Jeff couldn’t wait to play his PlayStation. He didn’t want his dessert.
“Come on! Sharon eat up.”
“What’s the hurry? Cops coming?”
“Sharon, I told you before, never ever mention the word cops!!!!!”
Jeff was nervous again when he handed the credit card to the waiter.
Sharon jokingly volunteered, “He is like a little boy who can’t wait to play his new PlayStation.”
The waiter replied, “He is not alone, I play it all the time when I am not working.”
Jeff took Sharon to the little cottage.
“Ewwwwww! You bring me to stinky a pig sty, no way am I going to stay here for one minute.”
“Okay! Okay! Let’s check in at the local motel then,” Jeff was really ashamed of
the cottage that which he had never bothered to clean.
They checked into the Rainbow Motel, and Jeff wanted to play his PlayStation straight away.
“Jeff, you stink, how long have you not have a bath, huh?” Sharon asked and coaxed him to have a long bath.
“You are worse than my mum, always nagging about me.”
Eventually after Sharon cleaned him from head to toe and a hurriedly romp in bed, Jeff got to play his PlayStation. They played the whole night, rang for room service for breakfast, have sex and played PlayStation and fell asleep. The orgy went on for three days and three nights though it didn’t seem that long to Jeff.

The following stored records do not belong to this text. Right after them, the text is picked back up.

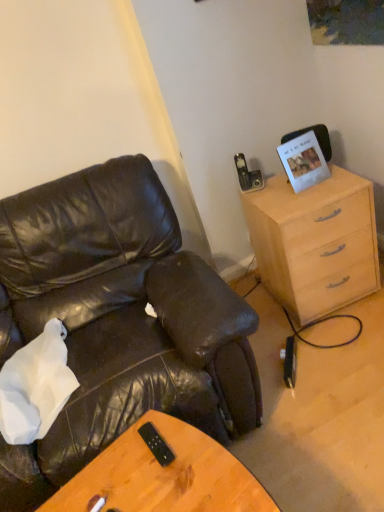 Locate an element on the screen. unoccupied area in front of black plastic remote at center is located at coordinates tap(172, 487). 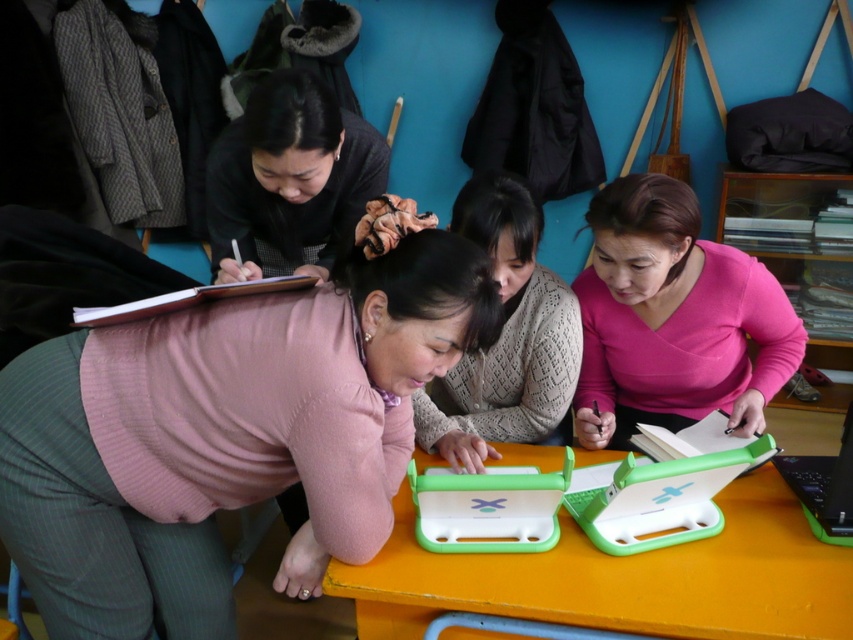 In the scene shown: You are a tailor measuring the distance between two sweaters on a table for a display. The sweaters are the pink ribbed sweater at center and the pink matte sweater at center. The display requires that the sweaters be at least 20 inches apart. Can you confirm if the current placement meets the requirement?

The pink ribbed sweater at center is 25.81 inches away from the pink matte sweater at center, which exceeds the minimum requirement of 20 inches. Therefore, the current placement meets the display requirement. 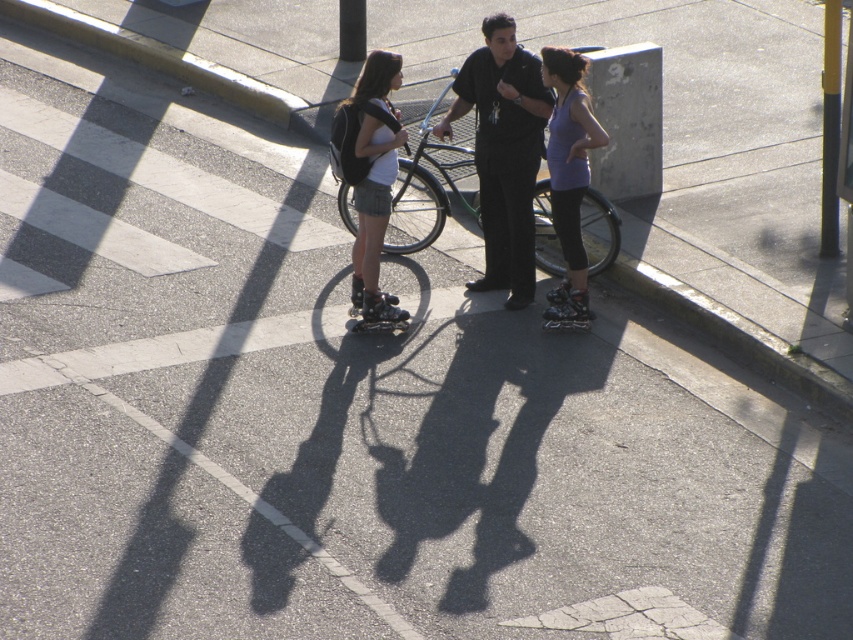 Is black smooth shirt at center below purple matte tank top at center?

Actually, black smooth shirt at center is above purple matte tank top at center.

Can you confirm if black smooth shirt at center is shorter than purple matte tank top at center?

No.

Between point (485, 156) and point (561, 141), which one is positioned behind?

Positioned behind is point (485, 156).

Locate an element on the screen. This screenshot has width=853, height=640. black smooth shirt at center is located at coordinates (503, 152).

Measure the distance from matte black roller skates at center to purple matte tank top at center.

39.18 inches

Which is behind, point (387, 90) or point (553, 49)?

The point (387, 90) is behind.

Who is more distant from viewer, (355,195) or (578,316)?

Positioned behind is point (578,316).

This screenshot has height=640, width=853. In order to click on matte black roller skates at center in this screenshot , I will do `click(370, 180)`.

Can you confirm if black smooth shirt at center is positioned above silver metallic bicycle at center?

Correct, black smooth shirt at center is located above silver metallic bicycle at center.

Can you confirm if black smooth shirt at center is smaller than silver metallic bicycle at center?

No.

This screenshot has width=853, height=640. In order to click on black smooth shirt at center in this screenshot , I will do `click(503, 152)`.

Locate an element on the screen. black smooth shirt at center is located at coordinates point(503,152). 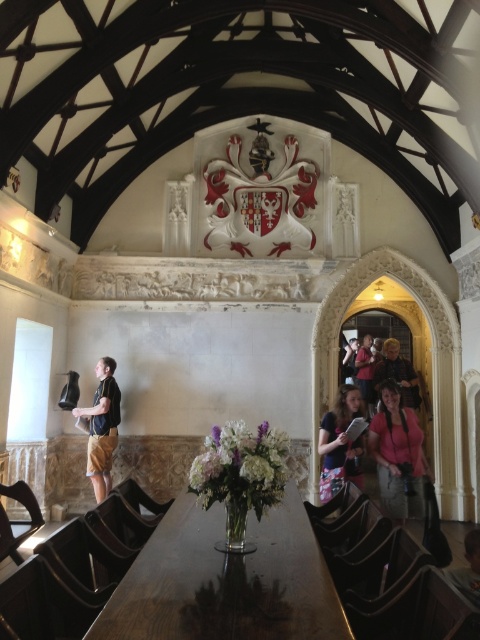 Does wooden table at center appear under matte black jacket at lower right?

Yes.

Is the position of wooden table at center more distant than that of matte black jacket at lower right?

No, it is not.

Find the location of a particular element. wooden table at center is located at coordinates (226, 580).

Who is positioned more to the right, matte pink shirt at center or matte black jacket at lower right?

matte black jacket at lower right is more to the right.

Who is shorter, matte pink shirt at center or matte black jacket at lower right?

Standing shorter between the two is matte black jacket at lower right.

Does point (350, 403) come in front of point (397, 376)?

Yes, it is.

This screenshot has height=640, width=480. What are the coordinates of `matte pink shirt at center` in the screenshot? It's located at (343, 436).

Between pink fabric at lower right and matte black jacket at lower right, which one appears on the left side from the viewer's perspective?

From the viewer's perspective, pink fabric at lower right appears more on the left side.

Looking at this image, is pink fabric at lower right taller than matte black jacket at lower right?

Indeed, pink fabric at lower right has a greater height compared to matte black jacket at lower right.

I want to click on pink fabric at lower right, so click(397, 456).

Where is `pink fabric at lower right`? pink fabric at lower right is located at coordinates pyautogui.click(x=397, y=456). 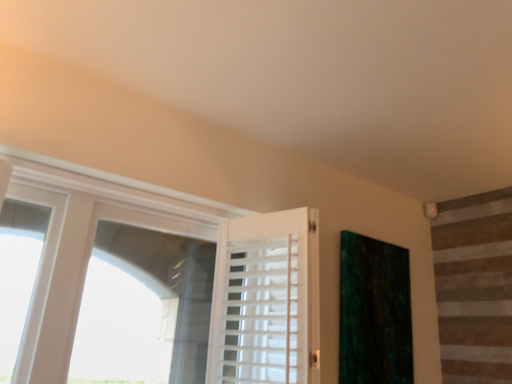 Question: Is green velvet curtain at right spatially inside white wood barn door at center, or outside of it?

Choices:
 (A) outside
 (B) inside

Answer: (A)

Question: In terms of size, does green velvet curtain at right appear bigger or smaller than white wood barn door at center?

Choices:
 (A) small
 (B) big

Answer: (A)

Question: Looking at their shapes, would you say green velvet curtain at right is wider or thinner than white wood barn door at center?

Choices:
 (A) thin
 (B) wide

Answer: (A)

Question: Based on their sizes in the image, would you say white wood barn door at center is bigger or smaller than green velvet curtain at right?

Choices:
 (A) small
 (B) big

Answer: (B)

Question: From the image's perspective, is white wood barn door at center located above or below green velvet curtain at right?

Choices:
 (A) below
 (B) above

Answer: (B)

Question: Considering their positions, is white wood barn door at center located in front of or behind green velvet curtain at right?

Choices:
 (A) behind
 (B) front

Answer: (B)

Question: Based on their positions, is white wood barn door at center located to the left or right of green velvet curtain at right?

Choices:
 (A) right
 (B) left

Answer: (B) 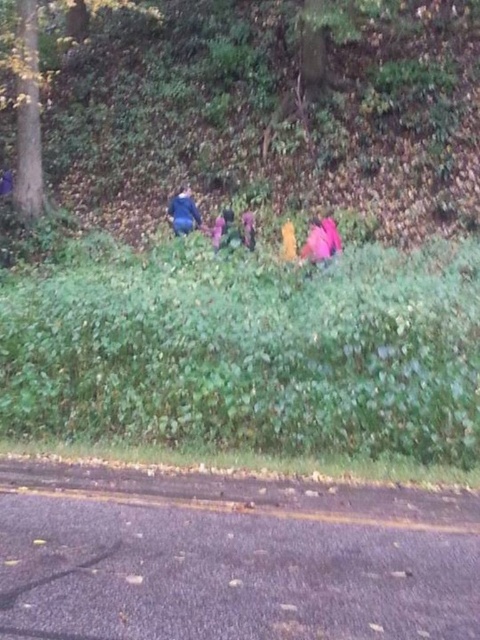 You are standing on the paved road with the yellow dividing line in front of you. There is green leafy vegetation at center marked by point (252, 353). If you walk straight ahead, will you eventually reach the vegetation marked by that point?

Yes, the green leafy vegetation at center is represented by point (252, 353), so walking straight ahead on the paved road with the yellow dividing line will lead you towards that point.

You are a photographer trying to capture a photo of the blue fabric jacket at upper center without the green matte tree at upper left blocking it. Based on their sizes, is it possible to frame the shot so the tree doesn

The green matte tree at upper left is much taller than the blue fabric jacket at upper center, so if the tree is positioned in front of the jacket, it might block the view. However, if the jacket is positioned behind the tree or to the side, you could avoid the obstruction. Adjust your angle or position to ensure the tree doesn

You are a photographer trying to capture a clear shot of the green leafy vegetation at center and the green matte tree at upper left. Which object should you focus on first to ensure both are in focus?

You should focus on the green leafy vegetation at center first since it is closer to the viewer than the green matte tree at upper left, allowing for better depth of field coverage. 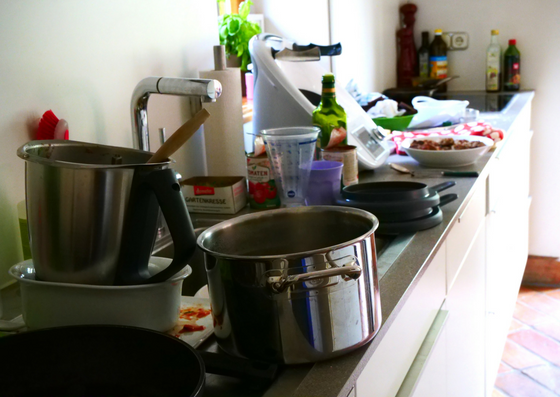 Where is `cup`? This screenshot has height=397, width=560. cup is located at coordinates coord(294,183), coord(320,186), coord(348,168). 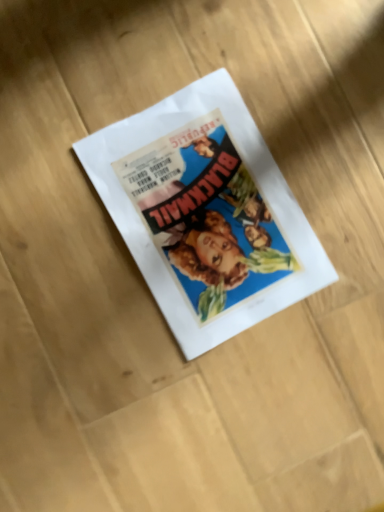 Describe the element at coordinates (205, 213) in the screenshot. I see `matte paper poster at center` at that location.

Locate an element on the screen. matte paper poster at center is located at coordinates (205, 213).

You are a GUI agent. You are given a task and a screenshot of the screen. Output one action in this format:
    pyautogui.click(x=<x>, y=<y>)
    Task: Click on the matte paper poster at center
    This screenshot has height=512, width=384.
    Given the screenshot: What is the action you would take?
    pyautogui.click(x=205, y=213) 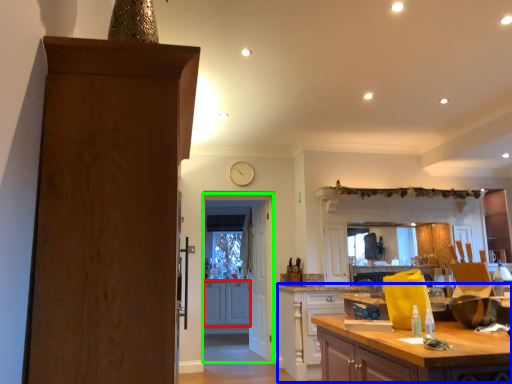 Question: Which object is positioned closest to cabinetry (highlighted by a red box)? Select from cabinetry (highlighted by a blue box) and door (highlighted by a green box).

While they were playing the PlayStation, there was a knock on the door. Like a zombie, Jeff opened the door.
“Excuse me sir, we are looking for a Mr. Hudson,” An employee of the Rainbow Motel asked.
Another burly looking man stood at the door.
“Huh??? There is no Gary Hudson here.” A sleep deprived Jeff forgot that he had used the credit card of Gary Hudson.
“We suspect you of using a Mr. Gary’s Hudson’s credit card. I am Detective Peter Jackson.”
“You must be mistaken, he is Jeff, not Gary.” responded Sharon.
“A credit card issued to Gary Hudson was sent to the wrong address. Mr. Hudson’s bank statement showed that you had bought a PlayStation at the electronics store, and a crate of beer in the bottle shop. Mr. Hudson reported his card as lost. When you checked in at the motel with the card, we suspect you had stolen it.”
Peter Jackson hand cuffed Jeff and took him to the police department.
“You have nobody to contact?” the policeman in the station asked.
“No, my parents are in Australia and I don’t want them to know.” Jeff did not want to contact the drug bigwigs. He knew they would not entertain him but they would shoot him in case he ratted on them about their drug activities.
“You can apply for legal aid.”
On her majesty’s service, the legal aid came and helped Jeff. He only had a short period of incarceration for a petty crime of credit card fraud.